With those three trade agreements under his belt, Trump would have put China in a difficult negotiating position. And a clear path to the U.S.-China trade deal would have been set.
But that's now water under the bridge, and a real puzzle why Trump did not do the easy things first.
The irony is that there may no longer be "easy" trade solutions with Germany and Japan. Emboldened by Washington's problems with China, Tokyo and Berlin could now be much tougher customers.
China, Japan and Germany accounted for nearly two-thirds of America's $652.4 trade deficit in the first nine months of this year. And that deficit was 10 percent above its year-earlier level.
An even worse outcome is in the pipelines. The U.S. trade gap is bound to widen during the current quarter as retailers step up foreign purchases to manage their most active selling season of the year.
We are now watching Trump's fiscal stimulus leaking out into huge, and growing, wealth transfers to China, Japan and Germany — a devastating and totally predictable result of an ineffective trade policy.
Barring a miracle, pinning hopes of a trade deal with China on a Trump-Xi meeting later this month seems unreasonable.

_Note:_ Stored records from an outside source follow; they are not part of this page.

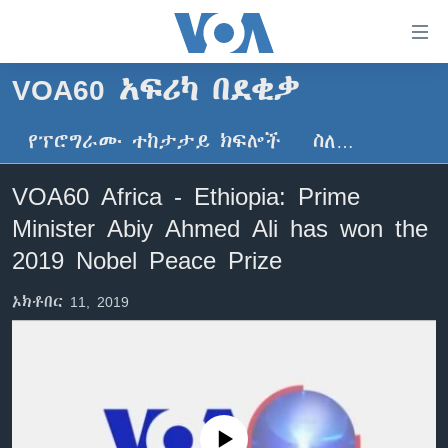
በቀላሉ
የመሥሪያ
ማገናኛዎች
VOA60 አፍሪካ በደቂቃ
ዜና
ወደ
ዋናው
የፕሮግራሙ ተከታታይ ክፍሎች
ስለ…
ኑሮ በጤንነት
ኢትዮጵያ
ይዘት
ጋቢና ቪኦኤ
እለፍ
አፍሪካ
VOA60 Africa - Ethiopia: Prime
ወደ
ከምሽቱ ሦስት ሰዓት የአማርኛ ዜና
ዓለምአቀፍ
Minister Abiy Ahmed Ali has won the
ዋናው
ቪዲዮ
ይዘት
አሜሪካ
2019 Nobel Peace Prize
እለፍ
የፎቶ መድብሎች
መካከለኛው ምሥራቅ
ወደ
ኦክቶበር 11, 2019
ክምችት
ዋናው
ይዘት
እለፍ
Learning English
ይከተሉን
No media source currently available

That is a great pity because changes of trade regimes with China, Japan and the German-run European Union would have allowed the U.S. to retain most of the demand, output and employment benefits of its expansionary economic policy mix.
A long period of rolling and intractable trade disputes is what's ahead. That will dampen economic activity and depress U.S. asset prices.
Commentary by Michael Ivanovitch, an independent analyst focusing on world economy, geopolitics and investment strategy. He served as a senior economist at the OECD in Paris, international economist at the Federal Reserve Bank of New York, and taught economics at Columbia Business School.